_Assignment:_ With the pictures left out, please return exactly the line holding "次抵抗消耗敌人，最后吸引日军于澧水、沅江之" and each following line until the entries end.

_Given data:_
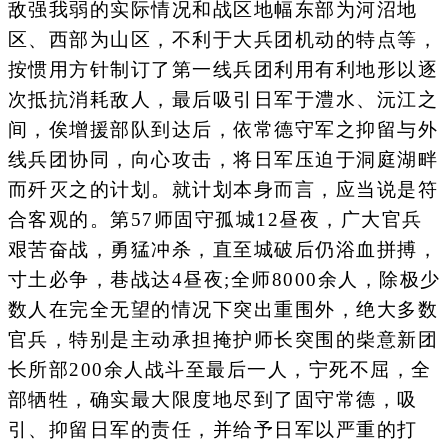
敌强我弱的实际情况和战区地幅东部为河沼地
区、西部为山区，不利于大兵团机动的特点等，
按惯用方针制订了第一线兵团利用有利地形以逐
次抵抗消耗敌人，最后吸引日军于澧水、沅江之
间，俟增援部队到达后，依常德守军之抑留与外
线兵团协同，向心攻击，将日军压迫于洞庭湖畔
而歼灭之的计划。就计划本身而言，应当说是符
合客观的。第57师固守孤城12昼夜，广大官兵
艰苦奋战，勇猛冲杀，直至城破后仍浴血拼搏，
寸土必争，巷战达4昼夜;全师8000余人，除极少
数人在完全无望的情况下突出重围外，绝大多数
官兵，特别是主动承担掩护师长突围的柴意新团
长所部200余人战斗至最后一人，宁死不屈，全
部牺牲，确实最大限度地尽到了固守常德，吸
引、抑留日军的责任，并给予日军以严重的打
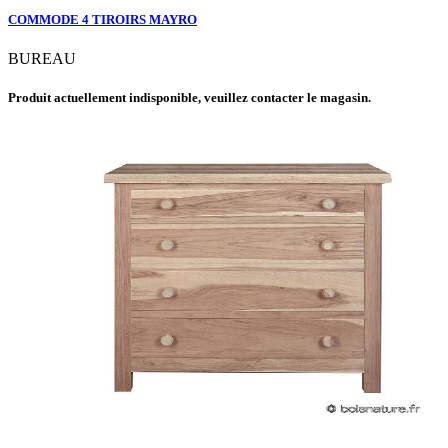
COMMODE 4 TIROIRS MAYRO
BUREAU
Produit actuellement indisponible, veuillez contacter le magasin.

_Answer box:_
次抵抗消耗敌人，最后吸引日军于澧水、沅江之
间，俟增援部队到达后，依常德守军之抑留与外
线兵团协同，向心攻击，将日军压迫于洞庭湖畔
而歼灭之的计划。就计划本身而言，应当说是符
合客观的。第57师固守孤城12昼夜，广大官兵
艰苦奋战，勇猛冲杀，直至城破后仍浴血拼搏，
寸土必争，巷战达4昼夜;全师8000余人，除极少
数人在完全无望的情况下突出重围外，绝大多数
官兵，特别是主动承担掩护师长突围的柴意新团
长所部200余人战斗至最后一人，宁死不屈，全
部牺牲，确实最大限度地尽到了固守常德，吸
引、抑留日军的责任，并给予日军以严重的打
COMMODE 4 TIROIRS MAYRO
BUREAU
Produit actuellement indisponible, veuillez contacter le magasin.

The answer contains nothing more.